[Collection entries]
____________________

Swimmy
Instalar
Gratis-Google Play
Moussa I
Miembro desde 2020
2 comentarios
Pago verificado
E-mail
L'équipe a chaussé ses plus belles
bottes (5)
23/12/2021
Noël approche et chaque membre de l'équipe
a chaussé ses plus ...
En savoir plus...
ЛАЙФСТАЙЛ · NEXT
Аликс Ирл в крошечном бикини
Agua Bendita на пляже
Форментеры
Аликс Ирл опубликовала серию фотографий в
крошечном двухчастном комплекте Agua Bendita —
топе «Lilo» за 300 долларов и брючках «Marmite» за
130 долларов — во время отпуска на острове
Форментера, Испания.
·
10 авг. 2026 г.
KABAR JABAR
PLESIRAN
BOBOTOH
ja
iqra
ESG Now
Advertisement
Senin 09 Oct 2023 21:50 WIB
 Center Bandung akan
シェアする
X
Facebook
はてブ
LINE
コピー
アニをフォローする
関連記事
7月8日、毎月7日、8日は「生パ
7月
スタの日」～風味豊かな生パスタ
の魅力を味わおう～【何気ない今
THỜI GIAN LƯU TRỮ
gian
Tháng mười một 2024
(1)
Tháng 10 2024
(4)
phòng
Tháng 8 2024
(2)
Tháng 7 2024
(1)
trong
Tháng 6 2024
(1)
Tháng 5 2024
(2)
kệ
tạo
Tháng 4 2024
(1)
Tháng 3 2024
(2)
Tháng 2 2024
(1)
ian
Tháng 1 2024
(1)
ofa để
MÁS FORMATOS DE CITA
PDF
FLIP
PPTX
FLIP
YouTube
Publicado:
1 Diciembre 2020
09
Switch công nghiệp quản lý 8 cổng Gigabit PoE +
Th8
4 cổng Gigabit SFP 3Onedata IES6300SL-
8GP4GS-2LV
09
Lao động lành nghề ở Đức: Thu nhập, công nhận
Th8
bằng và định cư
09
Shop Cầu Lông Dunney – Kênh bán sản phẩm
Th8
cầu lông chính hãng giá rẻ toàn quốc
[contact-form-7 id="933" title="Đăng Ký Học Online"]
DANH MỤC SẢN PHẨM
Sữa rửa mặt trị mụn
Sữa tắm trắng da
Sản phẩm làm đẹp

____________________

The task » Your task is to find every line above containing the word "plus" and copy it.

Result for this task »
L'équipe a chaussé ses plus belles
a chaussé ses plus ...
En savoir plus...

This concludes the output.